● **Task details**
Find and copy each line of the data that includes "perangkat".

┏━━

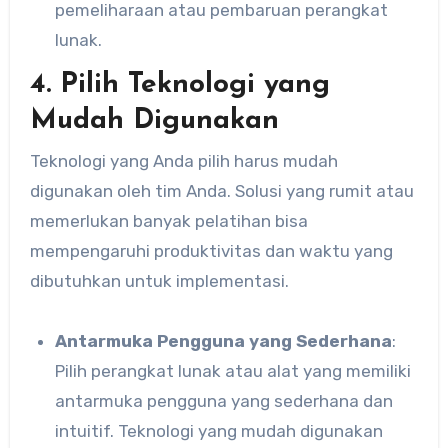
pemeliharaan atau pembaruan perangkat
lunak.
4. Pilih Teknologi yang
Mudah Digunakan
Teknologi yang Anda pilih harus mudah
digunakan oleh tim Anda. Solusi yang rumit atau
memerlukan banyak pelatihan bisa
mempengaruhi produktivitas dan waktu yang
dibutuhkan untuk implementasi.
Antarmuka Pengguna yang Sederhana
:
Pilih perangkat lunak atau alat yang memiliki
antarmuka pengguna yang sederhana dan
intuitif. Teknologi yang mudah digunakan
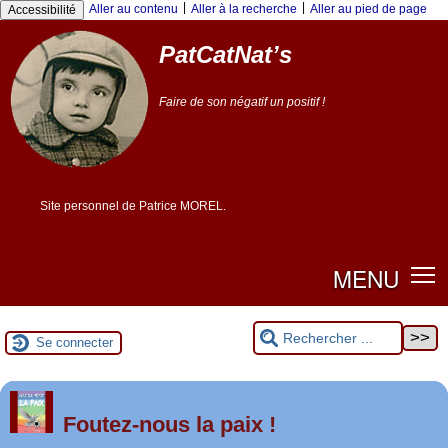
Panneau de gestion des cookies
|
|
Aller au contenu
Aller à la recherche
Aller au pied de page
Accessibilité
PatCatNat’s
Faire de son négatif un positif !
Site personnel de Patrice MOREL.
MENU
Se connecter
er
1
Foutez-nous la paix !
mai 2026 à Saint-Nazaire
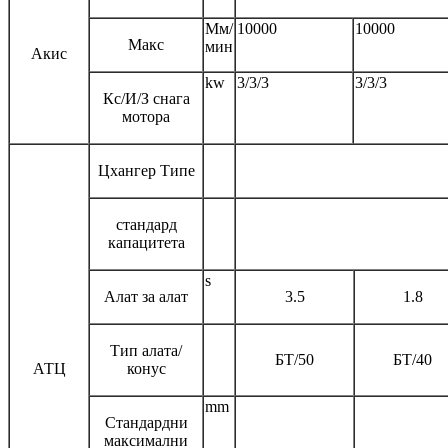
Мм/
10000
10000
Макс
мин
Акис
kw
3/3/3
3/3/3
Кс/И/З снага
мотора
Цхангер Типе
стандард
капацитета
s
Алат за алат
3.5
1.8
Тип алата/
БТ/50
БТ/40
АТЦ
конус
mm
Стандардни
максимални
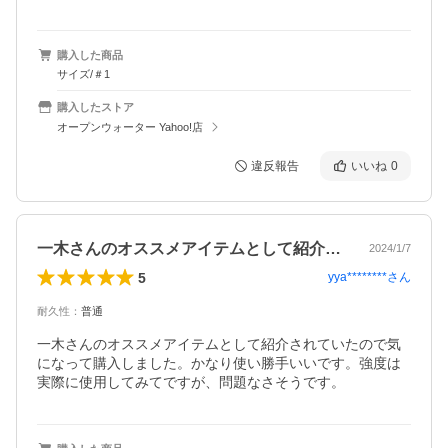
購入した商品
サイズ/＃1
購入したストア
オープンウォーター Yahoo!店
違反報告
いいね
0
一木さんのオススメアイテムとして紹介さ…
2024/1/7
5
yya********
さん
耐久性
：
普通
一木さんのオススメアイテムとして紹介されていたので気
になって購入しました。かなり使い勝手いいです。強度は
実際に使用してみてですが、問題なさそうです。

┗━━

● **Answer for this exercise**
pemeliharaan atau pembaruan perangkat
Pilih perangkat lunak atau alat yang memiliki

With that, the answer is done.